Stratiform motion system, Hardware-in-the-Loop and other new features present drivers and engineers with more realism in automotive simulation.
Ansible Motion’s approach to virtual testing differs to that of other manufacturers of driving simulators. Starting with the premise that for a simulator to be an effective engineering tool, it must generate 100% driver mental engagement, it has focussed on stimulating the driver’s senses, in particular the vestibular system. “Only when a driver jumps out of a simulator, detailing the aerodynamic and suspension changes that need to be made have we done our job,” says Phil Morse, technical liaison, Ansible Motion. “From the outset, we understood that to achieve the highest level of mental engagement between the driver and the simulator, we had to create the machinery and systems to align with the expectations of the driver’s senses.”

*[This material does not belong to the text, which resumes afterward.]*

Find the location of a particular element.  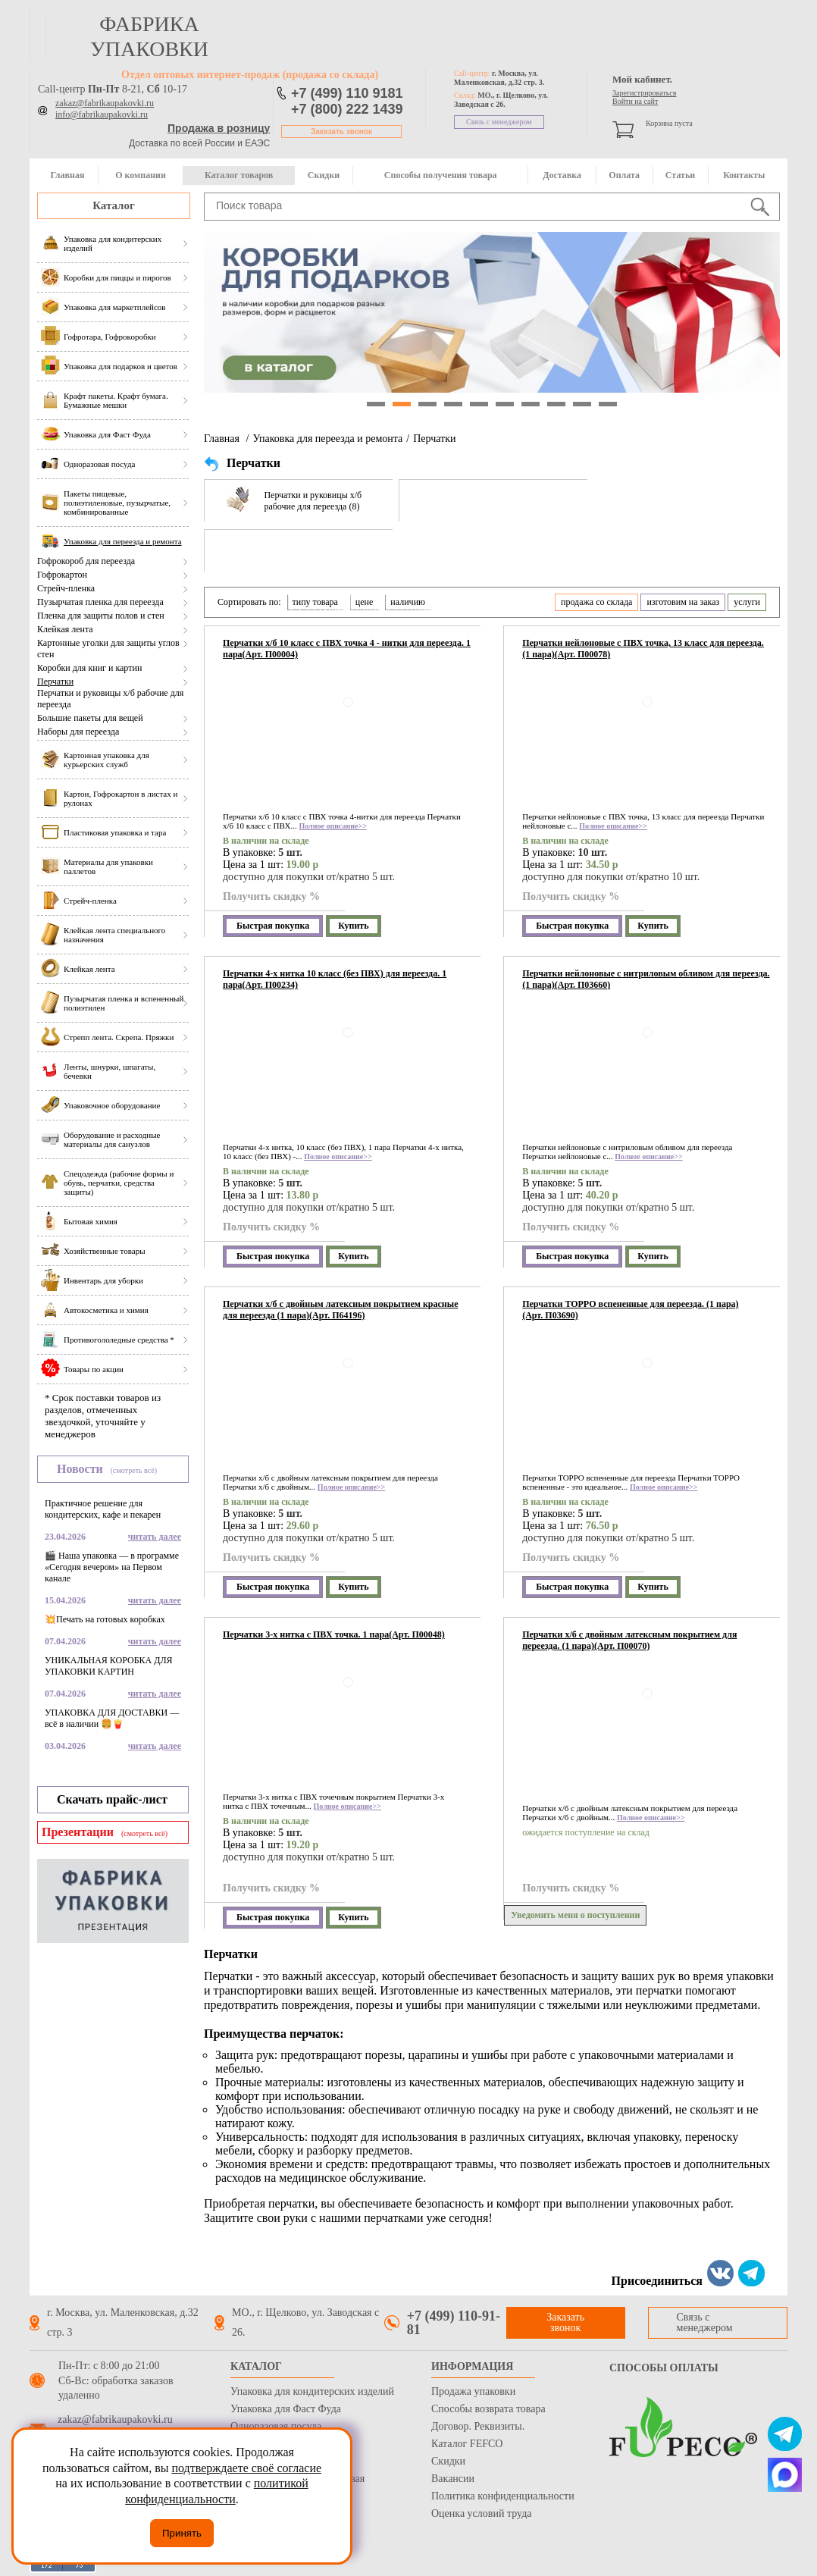 Принять is located at coordinates (182, 2533).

By avoiding legacy hexapod architectures, a carry-over from the aircraft industry in the 1960s that some manufacturers are content to persist with, Ansible Motion believes its industry-unique stratiform motion system delivers a truly novel and compelling experience. With the basics clearly right, underlined by multiple clients in F1, NASCAR and numerous OEMs, its focus has turned to the supplementary cues that add an additional layer of realism that drivers are now appreciating.
“The big cues such as motion and graphics are well understood but we found that using our R&D simulator in our quest to create the ultimate virtual driving experience, it was the small details that are now delivering the sense of realism craved by drivers and engineers alike,” suggests Morse.
From the more pertinent Helmet Loading System that Ansible Motion has started delivering to motorsport clients in the past year, the firm has recently introduced additional refinements with options such as rear-view emulators and deeper hardware-in-the-loop (HIL) integration for steering wheel functions.
“Offering rear view via wing mirrors or a centre mirror – a mainstay in OEM work – has unexpectedly delighted the racing and test drivers coming through our facility,” adds Morse. “For categories such as WEC or NASCAR where looking behind is as crucial as looking forward, we can now replicate the driver workload and total field of view. It’s another piece of the jigsaw to create a more realistic scenario of what happens on track.”
Professional drivers are impressed by what Ansible Motion is delivering. “Dean Stoneman commented that our Delta sim ‘coaxed’ him into behaving as if he were in a real car and he could study performance in the sim just as he would in the real car. We hope this means there’s real value to a session,” says Morse.
In addition to the rear-view emulation, Ansible Motion has been developing accurate simulator connectivity for the increasingly complex steering wheels used nowadays. “Engineers like not only being able to replicate the functions found in the real car, often integrating hardware to give representative results for features such as traction control, virtual safety car or battery management but also to monitor how the driver copes and what can be done within the rules to optimise this,” adds Morse. “In Formula E, for example, it can make a big difference to performance and we can help teams determine this in the most realistic way, short of on-track testing.”
“It’s clear from driving the simulator that the engineers at Ansible Motion truly understand the issues faced in simulation,” adds FIA F3 front runner Callum Ilott. “Drawing on their experience has helped them to create something very different from a normal simulator.”